- **What is being asked**
Nothing but the lines from the one with "署这些数据和业务，成为了企业面临的重要" through the final line of the entries should appear in the answer, copied exactly and without pictures.

- **Record excerpts**
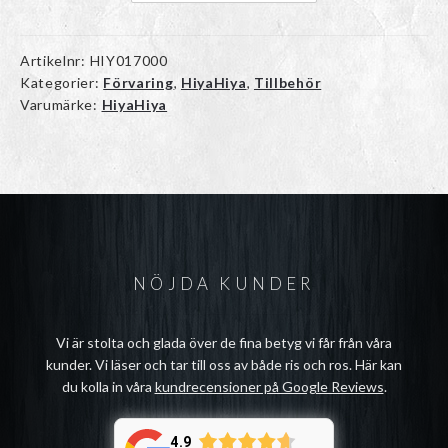
Artikelnr:
HIY017000
Kategorier:
Förvaring
,
HiyaHiya
,
Tillbehör
Varumärke:
HiyaHiya
NÖJDA KUNDER
Vi är stolta och glada över de fina betyg vi får från våra
kunder. Vi läser och tar till oss av både ris och ros. Här kan
du kolla in våra
kundrecensioner på Google Reviews
.
4.9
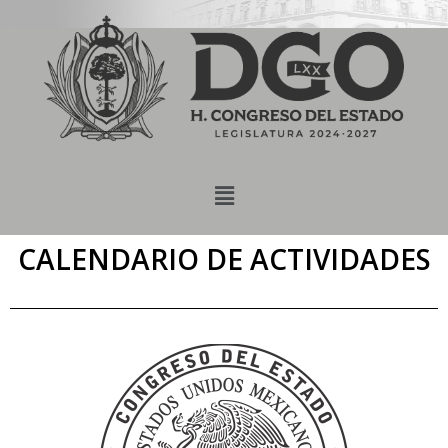
content
Saltar
al
contenido
CALENDARIO DE ACTIVIDADES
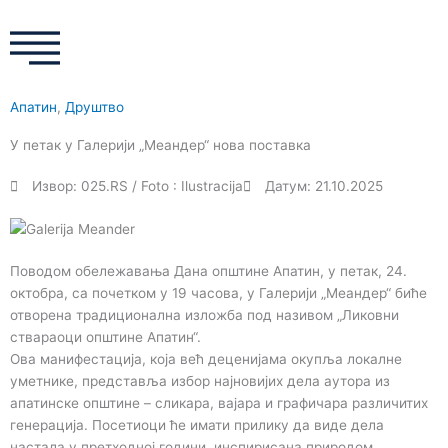
a
n
w
o
c
s
i
u
e
t
t
t
Апатин
,
Друштво
b
a
t
u
У петак у Галерији „Меандер“ нова поставка
o
g
e
b
Извор: 025.RS / Foto : Ilustracija
Датум: 21.10.2025
o
r
r
e
Поводом обележавања Дана општине Апатин, у петак, 24.
k
a
октобра, са почетком у 19 часова, у Галерији „Меандер“ биће
отворена традиционална изложба под називом „Ликовни
m
ствараоци општине Апатин“.
Ова манифестација, која већ деценијама окупља локалне
уметнике, представља избор најновијих дела аутора из
апатинске општине – сликара, вајара и графичара различитих
генерација. Посетиоци ће имати прилику да виде дела
настала у претходној години, инспирисана природом,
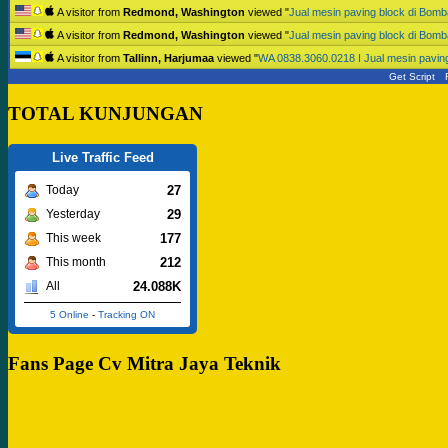
A visitor from
Redmond, Washington
viewed "
Jual mesin paving block di Bo
A visitor from
Redmond, Washington
viewed "
Jual mesin paving block di Bo
A visitor from
Tallinn, Harjumaa
viewed "
WA 0838.3060.0218 I Jual mesin pavi
Get Script
TOTAL KUNJUNGAN
Live Traffic Feed
27
Today
29
Yesterday
177
This week
212
This month
24.088K
All
5 Online
-
Tracking ON
Fans Page Cv Mitra Jaya Teknik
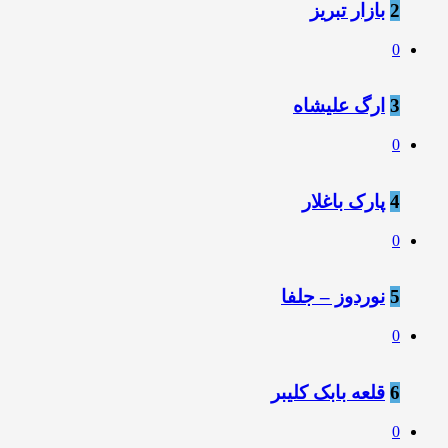
2
بازار تبریز
0
3
ارگ علیشاه
0
4
پارک باغلار
0
5
نوردوز – جلفا
0
6
قلعه بابک کلیبر
0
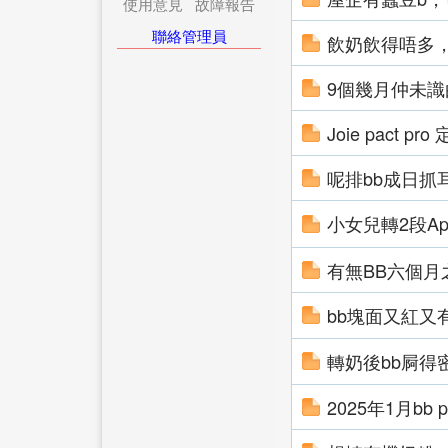
使用意見
故障報告
聯絡管理員
飲奶飲得唔多
9個幾月仲未識
Joie pact pro
呢排bb成日抓
小女兒轉2段Ap
有無BB六個月
bb塊面又紅又
轉奶後bb屙得
2025年1月bb pla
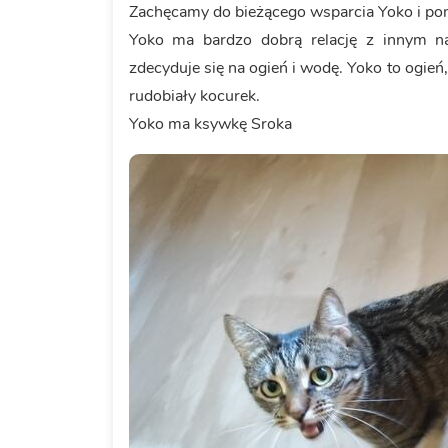
Zachęcamy do bieżącego wsparcia Yoko i p
Yoko ma bardzo dobrą relację z innym 
zdecyduje się na ogień i wodę. Yoko to ogień
rudobiały kocurek.
Yoko ma ksywkę Sroka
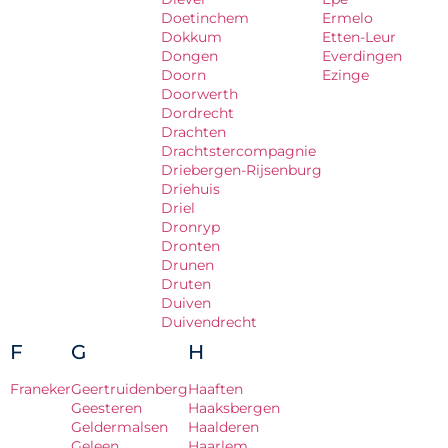
Doetinchem
Ermelo
Dokkum
Etten-Leur
Dongen
Everdingen
Doorn
Ezinge
Doorwerth
Dordrecht
Drachten
Drachtstercompagnie
Driebergen-Rijsenburg
Driehuis
Driel
Dronryp
Dronten
Drunen
Druten
Duiven
Duivendrecht
F
G
H
Franeker
Geertruidenberg
Haaften
Geesteren
Haaksbergen
Geldermalsen
Haalderen
Geleen
Haarlem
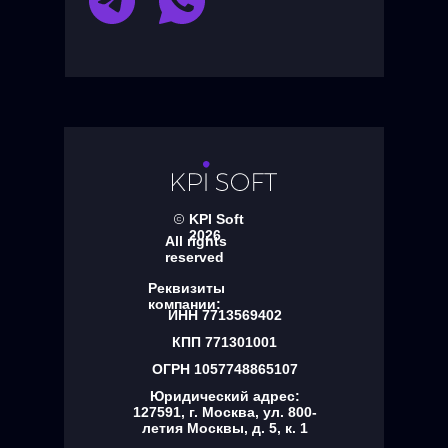
KPI Soft
2026
All rights
reserved
Реквизиты
компании:
ИНН 7713569402
КПП 771301001
ОГРН 1057748865107
Юридический адрес:
127591, г. Москва, ул. 800-
летия Москвы, д. 5, к. 1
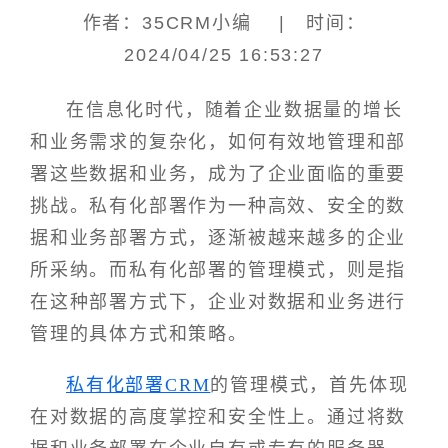
作者：35CRM小编 | 时间：
2024/04/25 16:53:27
在信息化时代，随着企业数据量的增长
和业务需求的复杂化，如何有效地管理和部
署这些数据和业务，成为了企业面临的重要
挑战。私有化部署作为一种高效、安全的数
据和业务部署方式，逐渐被越来越多的企业
所采纳。而私有化部署的管理模式，则是指
在这种部署方式下，企业对数据和业务进行
管理的具体方式和策略。
私有化部署CRM
的管理模式，首先体现
在对数据的高度掌控和安全性上。通过将数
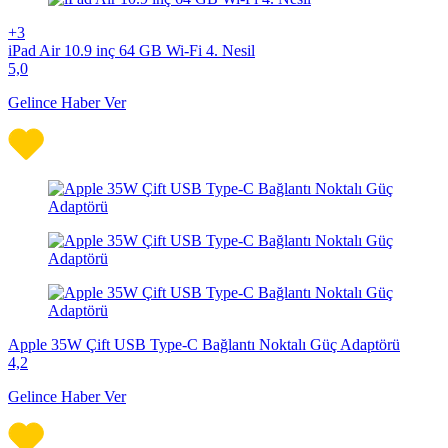
+3
iPad Air 10.9 inç 64 GB Wi-Fi 4. Nesil
5,0
Gelince Haber Ver
Apple 35W Çift USB Type-C Bağlantı Noktalı Güç Adaptörü
4,2
Gelince Haber Ver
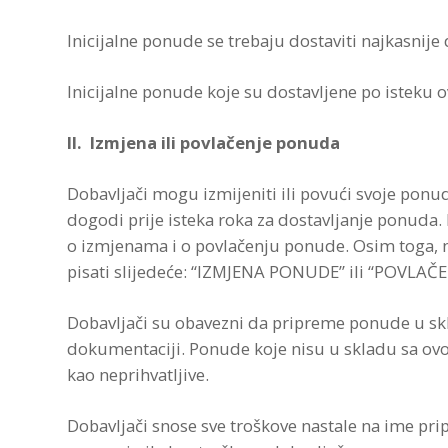
Inicijalne ponude se trebaju dostaviti najkasnije
Inicijalne ponude koje su dostavljene po isteku 
II. Izmjena ili povlačenje ponuda
Dobavljači mogu izmijeniti ili povući svoje pon
dogodi prije isteka roka za dostavljanje ponuda.
o izmjenama i o povlačenju ponude. Osim toga, na 
pisati slijedeće: “IZMJENA PONUDE” ili “POVLA
Dobavljači su obavezni da pripreme ponude u skla
dokumentaciji. Ponude koje nisu u skladu sa o
kao neprihvatljive.
Dobavljači snose sve troškove nastale na ime pr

- **Response below**
署这些数据和业务，成为了企业面临的重要
挑战。私有化部署作为一种高效、安全的数
据和业务部署方式，逐渐被越来越多的企业
所采纳。而私有化部署的管理模式，则是指
在这种部署方式下，企业对数据和业务进行
管理的具体方式和策略。
私有化部署CRM
的管理模式，首先体现
在对数据的高度掌控和安全性上。通过将数
+3
iPad Air 10.9 inç 64 GB Wi-Fi 4. Nesil
5,0
Gelince Haber Ver
Apple 35W Çift USB Type-C Bağlantı Noktalı Güç Adaptörü
4,2
Gelince Haber Ver
Inicijalne ponude se trebaju dostaviti najkasnije
Inicijalne ponude koje su dostavljene po isteku 
II. Izmjena ili povlačenje ponuda
Dobavljači mogu izmijeniti ili povući svoje pon
dogodi prije isteka roka za dostavljanje ponuda.
o izmjenama i o povlačenju ponude. Osim toga, na 
pisati slijedeće: “IZMJENA PONUDE” ili “POVLA
Dobavljači su obavezni da pripreme ponude u skla
dokumentaciji. Ponude koje nisu u skladu sa o
kao neprihvatljive.
Dobavljači snose sve troškove nastale na ime pr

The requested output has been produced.